On June 25 at a price of 0.35 lats (0.58 euros) per share, just slightly above the minimum price of 0.3 lats, 102 million shares were sold to Ventspils Nafta and Estonia's Hansapank at an open cash auction.

Ventsplils Nafta acquired 31.3 percent of the company and Estonia's Hansapank 19.7 percent. In addition, a third investor related to Latvijas Unibanka bought 46,700 shares, while a few shares were sold to individuals.

In sum, the 51 percent stake in Latvia's premier shipper was sold for a total of 35.7 million lats.

Curiously, a last-minute bid made by a foreign investor at an alleged price of 0.51 lats per share would have filled the state's coffers with some 10 million additional lats, but the bid was rejected after having been made an hour late.

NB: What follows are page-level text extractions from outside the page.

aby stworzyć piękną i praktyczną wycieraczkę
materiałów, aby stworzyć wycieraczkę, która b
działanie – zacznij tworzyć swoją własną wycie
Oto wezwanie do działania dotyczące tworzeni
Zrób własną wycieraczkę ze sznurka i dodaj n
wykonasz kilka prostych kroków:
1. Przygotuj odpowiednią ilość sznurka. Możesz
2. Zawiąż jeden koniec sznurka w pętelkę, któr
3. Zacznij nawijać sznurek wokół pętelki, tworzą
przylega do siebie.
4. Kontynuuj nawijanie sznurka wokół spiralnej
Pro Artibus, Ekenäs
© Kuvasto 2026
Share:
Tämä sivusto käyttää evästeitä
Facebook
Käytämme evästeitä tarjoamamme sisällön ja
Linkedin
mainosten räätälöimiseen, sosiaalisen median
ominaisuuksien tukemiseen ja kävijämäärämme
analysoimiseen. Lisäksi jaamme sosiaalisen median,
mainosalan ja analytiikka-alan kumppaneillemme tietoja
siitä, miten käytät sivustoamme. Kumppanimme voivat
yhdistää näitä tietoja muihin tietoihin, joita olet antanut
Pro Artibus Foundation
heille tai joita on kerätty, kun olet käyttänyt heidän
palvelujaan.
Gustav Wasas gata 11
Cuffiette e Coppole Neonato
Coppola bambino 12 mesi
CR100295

The unlucky investor, Beacon Shipping, was reported to have ties with Sovkomflot, a state-owned Russian shipping company.

Ventspils Nafta subsequently increaseed its own stake at the end of June 2002 when it bought a 18.67 percent stake from Hansapank, giving Ventspils Nafta virtually complete control over the shipping company.

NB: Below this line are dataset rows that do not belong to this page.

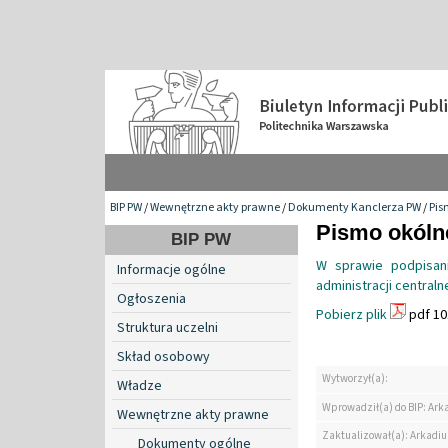
BIP PW
/
Wewnętrzne akty prawne
/
Dokumenty Kanclerza PW
/
Pis
Pismo okólne
BIP PW
W sprawie podpisani
Informacje ogólne
administracji centraln
Ogłoszenia
Pobierz plik
pdf 10
Struktura uczelni
Skład osobowy
Wytworzył(a):
Władze
Wprowadził(a) do BIP: Ark
Wewnętrzne akty prawne
Zaktualizował(a): Arkadiu
Dokumenty ogólne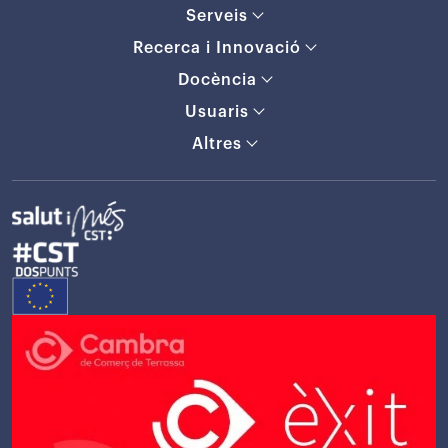
Serveis
Recerca i Innovació
Docència
Usuaris
Altres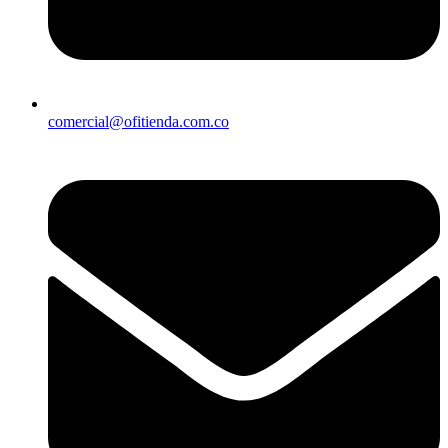
comercial@ofitienda.com.co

Though criticism sounded even prior to the sale, it picked up afterwards. The government was blasted for decisions that supposedly harmed the interests of the state.

Economy Minister Aigars Kalvitis, who spearheaded the privatization, was taken to task by members of his own ruling coalition, who called for his resignation and for the suspension of LASCO's privatization.

Former Latvijas Krajbanka President Arnolds Laksa claimed the bank's participation in the sale should be investigated by authorities.

The company, meanwhile, suffered from the onslaught. Ranked the third largest transnational company of Central and Eastern Europe in the U.N.'s 2002 World Investment Report, LASCO desperately needs to renew its aging tanker fleet. But because it remained in state hands so long - this year's sale comes after three failed attempts - the all-important issue of renewing its fleet was pushed aside.

Worse, now that Europe is raging after the Prestige tanker disaster off the coast of Spain and leaning toward banning single-hull ships from its ports, LASCO's assets are perceived as a liability.

LASCO currently owns 51 ships, of which 36 are crude-oil tankers. Only five of these tankers, however, meet Europe's toughening standards, according to the daily Diena Business.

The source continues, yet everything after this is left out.